One of my best friends/mentors is an intelligent, kindhearted family man who hates public speaking. He will be the first to tell you that as soon as he starts talking publicly, he blacks out. The end result is something between Michael Scott explaining his leadership strategy and Chris Farley interviewing Paul McCartney. This book, using that voice, summarizes fifteen pieces of classic Western literature. The end result is a clever, enjoyable stroll through the history of great books. 
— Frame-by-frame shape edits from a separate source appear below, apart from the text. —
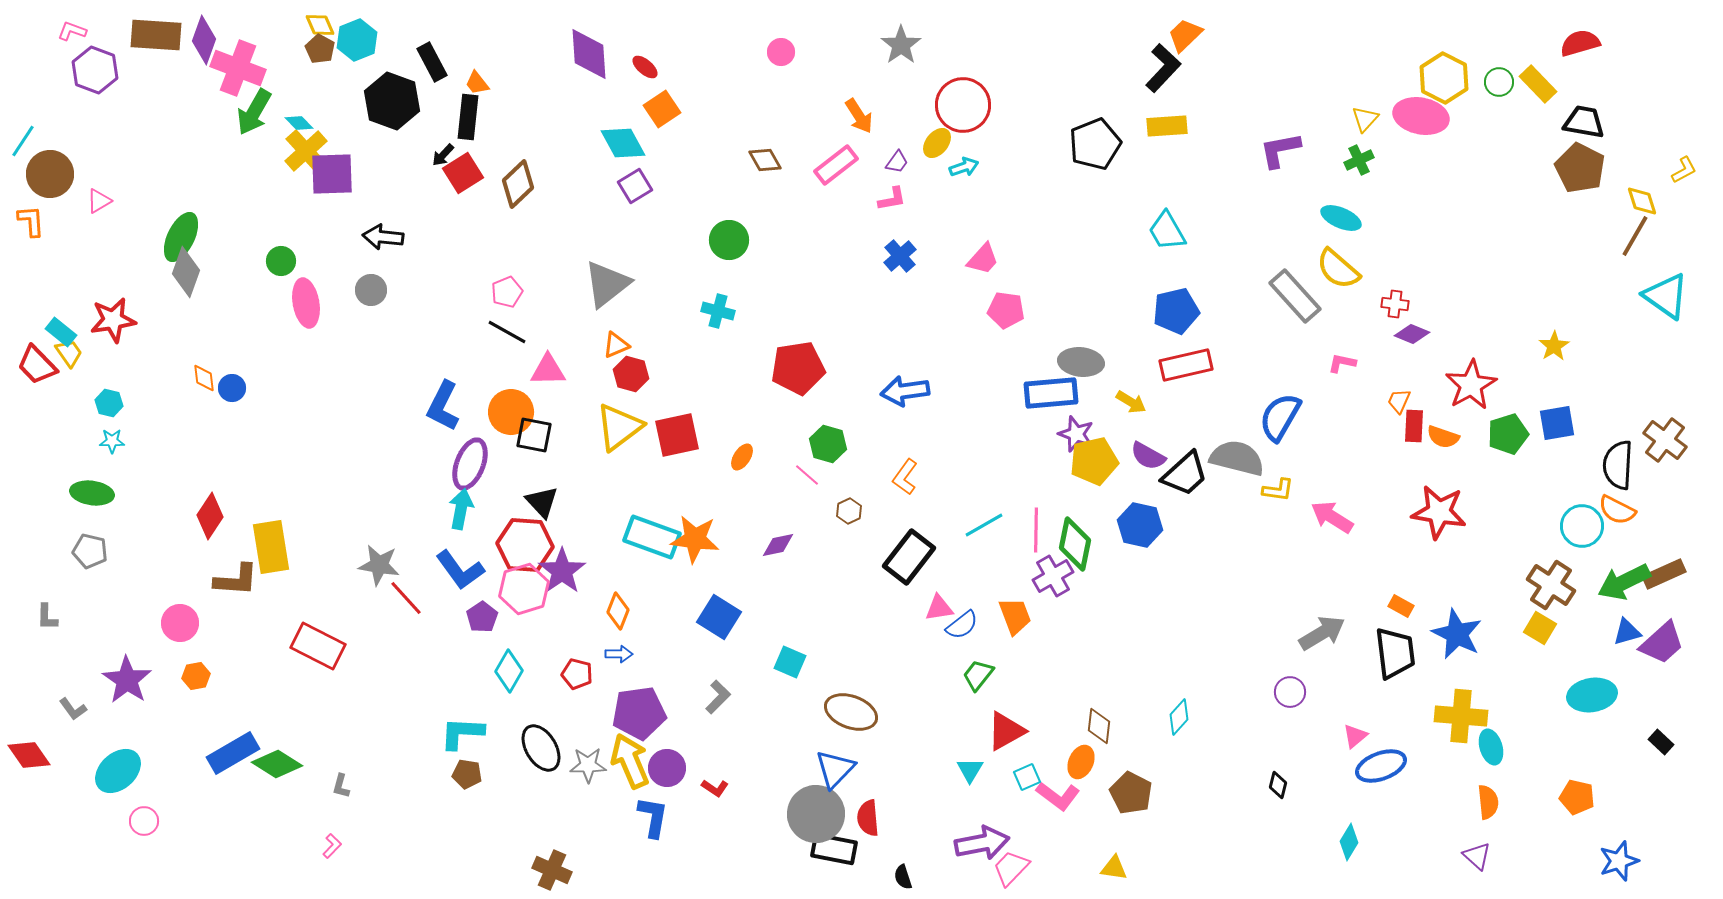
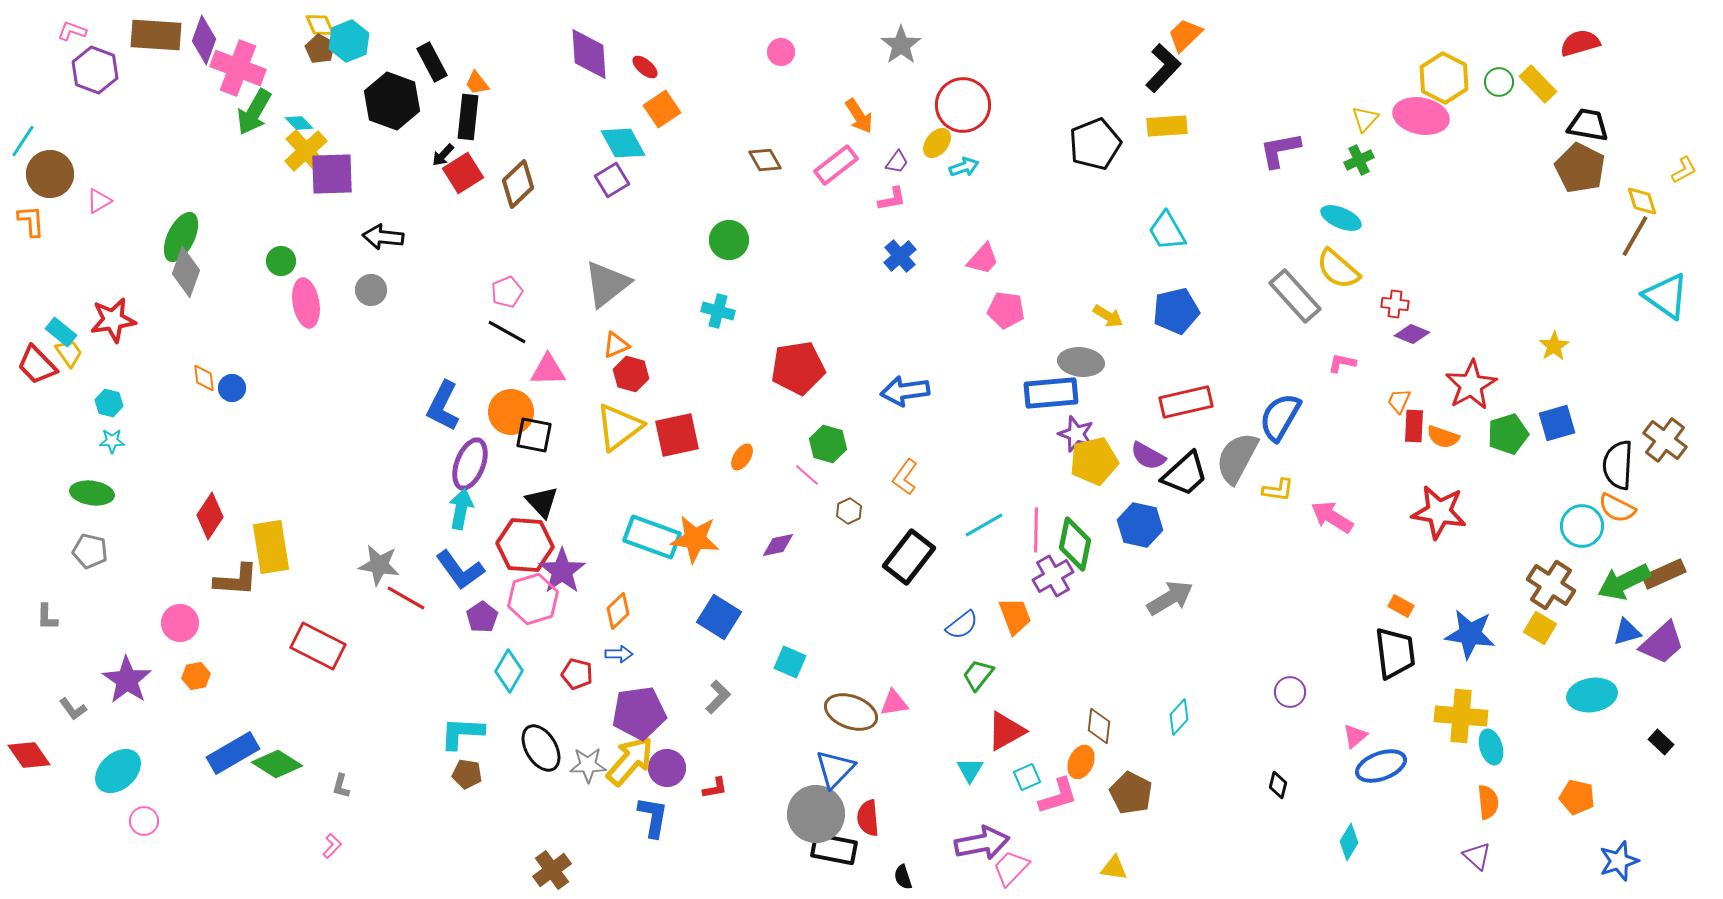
cyan hexagon at (357, 40): moved 8 px left, 1 px down
black trapezoid at (1584, 122): moved 4 px right, 3 px down
purple square at (635, 186): moved 23 px left, 6 px up
red rectangle at (1186, 365): moved 37 px down
yellow arrow at (1131, 402): moved 23 px left, 86 px up
blue square at (1557, 423): rotated 6 degrees counterclockwise
gray semicircle at (1237, 458): rotated 76 degrees counterclockwise
orange semicircle at (1617, 510): moved 2 px up
pink hexagon at (524, 589): moved 9 px right, 10 px down
red line at (406, 598): rotated 18 degrees counterclockwise
pink triangle at (939, 608): moved 45 px left, 95 px down
orange diamond at (618, 611): rotated 24 degrees clockwise
gray arrow at (1322, 633): moved 152 px left, 35 px up
blue star at (1457, 634): moved 13 px right; rotated 18 degrees counterclockwise
yellow arrow at (630, 761): rotated 64 degrees clockwise
red L-shape at (715, 788): rotated 44 degrees counterclockwise
pink L-shape at (1058, 796): rotated 54 degrees counterclockwise
brown cross at (552, 870): rotated 30 degrees clockwise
In chronological order, Nagan truncates each of the classic stories to approximately a dozen pages. Each section includes a somewhat factual summary of both the author and context in which the book was written. Nagan also generally writes in the style of the book he is covering. This choice works best in books with very strong voices, like Moby-Dick:
The boat turned slowly, too slowly, as the whale surged toward her, gathering momentum, plowing through the water so furiously as to send up a foamy spray as he swam, until at last he struck her amidships, and the boat shuddered, and the masts fell, and those aboard tripped and fell into one another, and in the galley the cook dropped the birthday cake he’d been preparing and fell face first into it, and the Pequod began to sink.
The book probably works best if you have read the books satirized because you’ll understand the little jokes (“Hey eyes shining, her voice trembling, her calves twitching, she read from the fourth gospel,” – Dostoyevksy”) peppered throughout the section. However, I’ve never read Dracula and that section might’ve been my favorite send-up in the book. If you think that these excerpts are funny, read the book. If you don’t think it’s funny, this book won’t be for you.